Tijdens de bepaling zijn alle stappen erop gericht om al is er maar 1 bacteriecel aanwezig deze toch aan te tonen zelfs al is de cel niet in topconditie
Voorbeeld: de norm voor een voedingsmiddel is :”er mag geen Salmonella in 100 gram poeder zitten/ aantoonbaar zijn “
Je gaat dan 100 gram product inzetten en de bacterie hierin aantonen dus geen telling, maar toch wel kwantitatief als de norm strenger is wordt een groter volume op aanwezigheid onderzocht
Het lijkt eenvoudig: product onderzoeken door het in te zetten op voor te zoeken micro-organisme geschikte selectieve voedingsbodem en na incubatie te kijken naar de kolonies met zichtbare Salmonella kenmerken
Echter: het gezochte micro-organisme. is meestal ver in de minderheid ten opzichte van andere ook aanwezige micro-organisme, soort speld in een hooiberg, (dit in tegenstelling tot veel medisch microbiologisch onderzoek waar de ziekteverwekker in de meerderheid is) . Hierdoor wordt bij een kiemgetalbepaling de Salmonella “wegverdund”. Bovendien is het ook nog zo dat veel van “de andere micro-organismen” (begeleidingsflora of stoorflora) tijdens hun groei zoveel zuur vormen dat de Salmonella het loodje legt of op de selectieve vaste voedingsbodem niet herkend wordt.
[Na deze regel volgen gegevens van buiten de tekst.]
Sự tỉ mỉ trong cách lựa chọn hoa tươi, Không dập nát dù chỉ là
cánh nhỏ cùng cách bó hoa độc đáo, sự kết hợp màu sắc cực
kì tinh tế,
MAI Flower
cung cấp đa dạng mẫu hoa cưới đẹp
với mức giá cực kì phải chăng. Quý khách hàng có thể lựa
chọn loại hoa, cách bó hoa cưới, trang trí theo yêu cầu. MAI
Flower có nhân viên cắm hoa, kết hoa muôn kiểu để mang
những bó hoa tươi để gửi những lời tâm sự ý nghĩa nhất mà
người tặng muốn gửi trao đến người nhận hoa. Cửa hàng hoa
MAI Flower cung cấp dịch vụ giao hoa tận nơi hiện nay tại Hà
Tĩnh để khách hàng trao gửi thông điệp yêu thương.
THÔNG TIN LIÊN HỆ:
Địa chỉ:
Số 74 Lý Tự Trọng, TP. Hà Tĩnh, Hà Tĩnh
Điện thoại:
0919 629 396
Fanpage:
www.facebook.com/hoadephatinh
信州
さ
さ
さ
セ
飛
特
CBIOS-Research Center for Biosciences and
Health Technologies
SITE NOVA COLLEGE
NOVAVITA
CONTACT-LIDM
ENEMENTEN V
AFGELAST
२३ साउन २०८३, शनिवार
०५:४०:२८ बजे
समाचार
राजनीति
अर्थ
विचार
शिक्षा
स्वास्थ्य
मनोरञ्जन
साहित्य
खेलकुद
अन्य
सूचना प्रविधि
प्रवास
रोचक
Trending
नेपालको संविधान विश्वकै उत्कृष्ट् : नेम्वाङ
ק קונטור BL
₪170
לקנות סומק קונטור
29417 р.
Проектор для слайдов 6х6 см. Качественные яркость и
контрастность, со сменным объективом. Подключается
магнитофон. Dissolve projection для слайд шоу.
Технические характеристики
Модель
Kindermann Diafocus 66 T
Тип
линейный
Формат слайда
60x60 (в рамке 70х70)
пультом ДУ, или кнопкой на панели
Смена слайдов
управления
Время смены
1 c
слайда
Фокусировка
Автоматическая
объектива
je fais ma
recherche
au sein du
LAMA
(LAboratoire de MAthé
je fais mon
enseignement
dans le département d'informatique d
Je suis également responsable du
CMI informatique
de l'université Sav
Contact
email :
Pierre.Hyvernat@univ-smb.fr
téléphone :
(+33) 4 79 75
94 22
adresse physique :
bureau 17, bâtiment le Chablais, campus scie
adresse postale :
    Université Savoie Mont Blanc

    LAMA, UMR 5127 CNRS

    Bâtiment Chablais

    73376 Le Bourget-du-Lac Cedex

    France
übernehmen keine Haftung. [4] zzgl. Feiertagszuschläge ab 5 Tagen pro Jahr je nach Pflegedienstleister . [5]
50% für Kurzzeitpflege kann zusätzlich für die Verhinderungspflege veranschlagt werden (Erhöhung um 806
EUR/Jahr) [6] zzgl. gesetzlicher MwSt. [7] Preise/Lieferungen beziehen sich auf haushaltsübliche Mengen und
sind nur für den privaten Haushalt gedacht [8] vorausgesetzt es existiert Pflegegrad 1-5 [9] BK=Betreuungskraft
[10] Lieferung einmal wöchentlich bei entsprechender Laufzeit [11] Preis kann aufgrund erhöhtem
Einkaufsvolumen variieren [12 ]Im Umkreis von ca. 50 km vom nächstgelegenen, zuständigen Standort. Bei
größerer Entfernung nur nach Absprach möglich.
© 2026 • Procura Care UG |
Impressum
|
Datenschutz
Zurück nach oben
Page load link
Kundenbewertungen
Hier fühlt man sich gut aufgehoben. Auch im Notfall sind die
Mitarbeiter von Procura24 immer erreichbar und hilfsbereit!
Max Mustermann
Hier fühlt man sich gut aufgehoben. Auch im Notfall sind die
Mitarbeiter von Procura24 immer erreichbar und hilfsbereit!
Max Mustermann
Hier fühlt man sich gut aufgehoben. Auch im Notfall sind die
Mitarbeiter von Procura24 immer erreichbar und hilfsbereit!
Bij een kweek in een algemeen vloeibaar medium kan dus ook de meerderheid groeien (zich meerdere keren achterelkaar verdubbelen) waardoor de gezochte salmonella nog meer achterblijft,
Dit maakt een selectief medium noodzakelijk maar het product kan het micro-organisme in een conditie gebracht hebben dat het niet zo gemakkelijk meer op het lab groeit (moeilijk woord : subletaal beschadigd) (denk nu niet hoera! dan zal dat bij consumptie ook wel zo zijn en dus niet zo belangrijk want de groei is bij consumptie wel degelijk mogelijk ,weer voorbeeld Salmonella in babyvoeding, water bij poeder, opwarmen, laten staan en klaar is het levensgevaarlijke kweekje!, ook het lichaam zelf is een ideaal herstelparadijsje)
Dus aan de ene kant herstel nodig : algemeen medium,aan de andere kant selectiviteit nodig: selectief medium.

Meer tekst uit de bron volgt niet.